*** Opening of DATA EXCERPTS ***
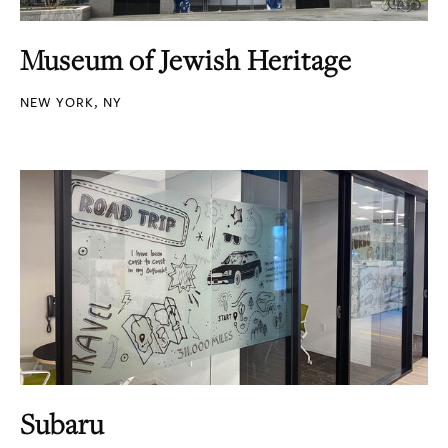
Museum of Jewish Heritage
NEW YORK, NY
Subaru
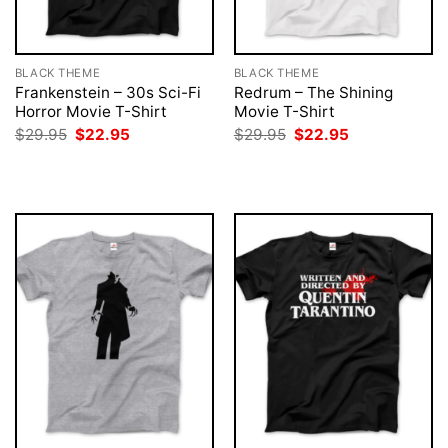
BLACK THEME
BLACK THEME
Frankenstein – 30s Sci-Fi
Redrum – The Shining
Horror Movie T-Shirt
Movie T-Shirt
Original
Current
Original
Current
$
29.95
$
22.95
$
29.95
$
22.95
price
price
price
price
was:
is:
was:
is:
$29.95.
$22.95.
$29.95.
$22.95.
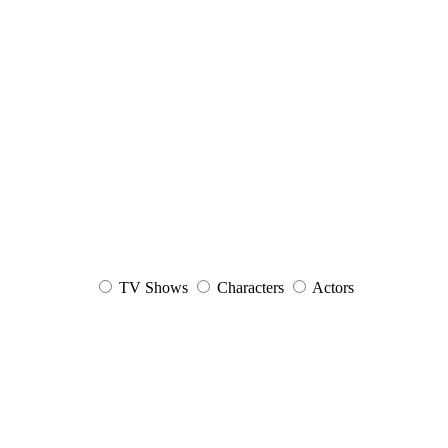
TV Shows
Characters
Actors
*** Close of DATA EXCERPTS ***
● **WORK TO BE COMPLETED**
Working from the listing above, retype it exactly but include no images.

● **TASK RESPONSE**
Museum of Jewish Heritage
NEW YORK, NY
Subaru
BLACK THEME
BLACK THEME
Frankenstein – 30s Sci-Fi
Redrum – The Shining
Horror Movie T-Shirt
Movie T-Shirt
Original
Current
Original
Current
$
29.95
$
22.95
$
29.95
$
22.95
price
price
price
price
was:
is:
was:
is:
$29.95.
$22.95.
$29.95.
$22.95.
TV Shows
Characters
Actors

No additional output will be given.